No se le ocurre mejorar el transporte de viajeros por ferrocarril, que todos sabemos tiene un índice de siniestralidad muchísimo menor, salvo si hablamos de atentados, ahora que se están empleando a fondo para destrozar lo que queda de Renfe y tienen que salir los vecinos de los pueblos afectados a protestar porque sus niños se pasan la vida en el camino si les quitan el tren.

No se le ocurre que se instalen cinturones de seguridad en todos los autobuses que no los llevan por ser más antiguos que la normativa que les obliga a ello, o impedir que circulen si no están adaptados a dichas normas.

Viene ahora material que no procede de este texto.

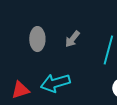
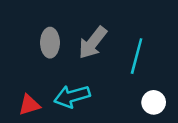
gray arrow: (72, 39) -> (93, 43), size x1.6

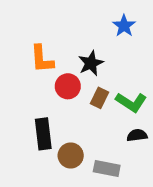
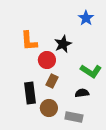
brown rectangle: (99, 98) -> (52, 81), moved
black semicircle: (137, 135) -> (82, 93), moved

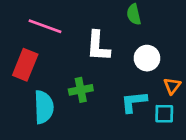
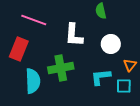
green cross: (81, 90) -> (61, 68), size x1.4

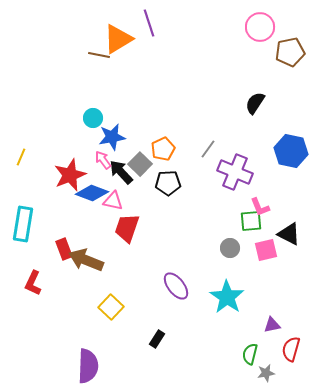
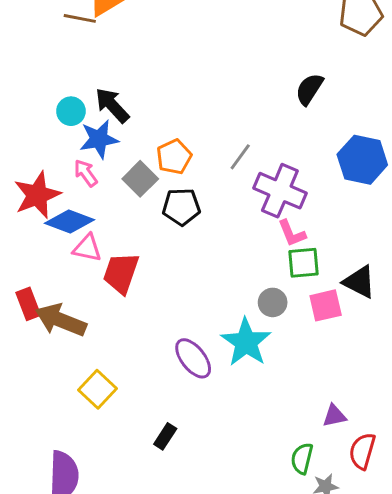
black arrow: (121, 172) -> (112, 105), moved
pink triangle: (113, 201) -> (87, 248), moved
pink L-shape: (260, 207) -> (292, 233), moved
cyan star: (227, 297) -> (246, 342), moved

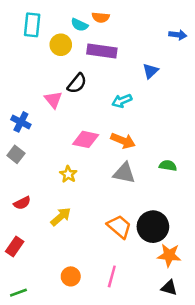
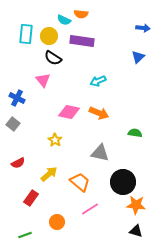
cyan rectangle: (32, 25) -> (26, 34), moved
blue triangle: (150, 71) -> (138, 57), moved
black semicircle: (77, 83) -> (53, 58), moved, turned 84
gray triangle: (124, 173) -> (100, 153), moved
orange trapezoid: (119, 227) -> (80, 182), moved
red rectangle: (15, 247) -> (31, 198), moved
pink line: (112, 276) -> (90, 209), moved, turned 42
green line: (18, 293) -> (25, 235), moved

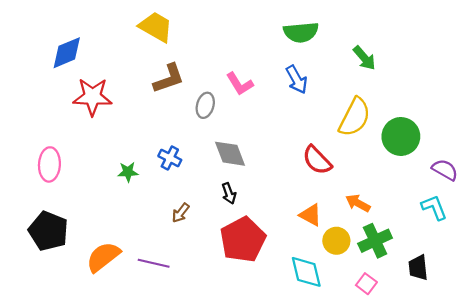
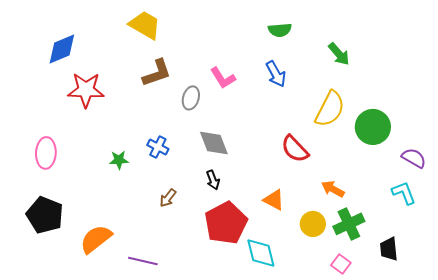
green semicircle: (301, 32) -> (280, 30), size x0.7
orange triangle: (311, 215) -> (274, 200), moved
purple line: (154, 263) -> (143, 261), moved
cyan diamond: (306, 272) -> (261, 253), moved

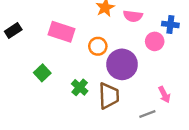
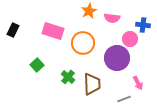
black rectangle: (13, 31) -> (13, 30), turned -32
orange circle: (98, 46) -> (83, 43), size x1.5
purple circle: (122, 64) -> (117, 58), moved

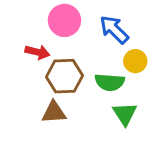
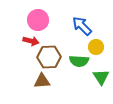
pink circle: (64, 20) -> (38, 20), moved
green triangle: (125, 114) -> (101, 77), moved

No se le ocurre pensar que un autobús que circula a 70 km/h por la carretera estorba al resto de vehículos que circulan por la misma vía, en el mejor de los casos.

No sabe el señor ministro, ni lo pregunta, ni parece que sus asesores sean capaces de informarle, de que un accidente de tráfico a 70 km/h en el que una persona sale despedida del vehículo por no llevar cinturón de seguridad, tiene también muchísimas probabilidades de ser mortal.

Cuando se conoce que el único responsable del accidente ha sido el conductor, que se ha quedado dormido al volante, el ministro, raudo y veloz, tiene la solución, restrictiva, como ocurre siempre en este país que no acaba de salir de la cultura del post-franquismo, donde parece que es mejor prohibir que educar, poner límites en lugar de practicar responsabilidades.

Deberíamos exigir a nuestros políticos que fueran medianamente inteligentes, que respetaran nuestra inteligencia, que la tenemos, y que tuvieran un mínimo de sentido común. Sólo eso.

Por fin, la vida…

Siempre fue el miedo. El miedo a los otros, o, quizás, simplemente era el miedo a verse a sí mismo tan desnudo y tan indefenso. Miedo a salir del refugio que le proporcionaba vivir en la sombra, siempre con la tentación de escribir lo que pensaba o lo que sentía, y siempre resistiéndose a caer en ella.

En algún momento indefinido, en algún momento sedimentado por muchos momentos previos, la muralla a su alrededor empezó a derrumbarse, la fortaleza que le protegía fue ya una cárcel, y se emborrachó de viento fresco y de luz para dejarse ir hacia la vida que le esperaba. Había necesitado muchos años, muchos caminos recorridos, muchos temores, muchas renuncias hasta asumir que había llegado el momento de ceder, de dejar de resistirse. Había llegado el momento de ser él mismo a pesar de todo, a pesar de sí mismo también.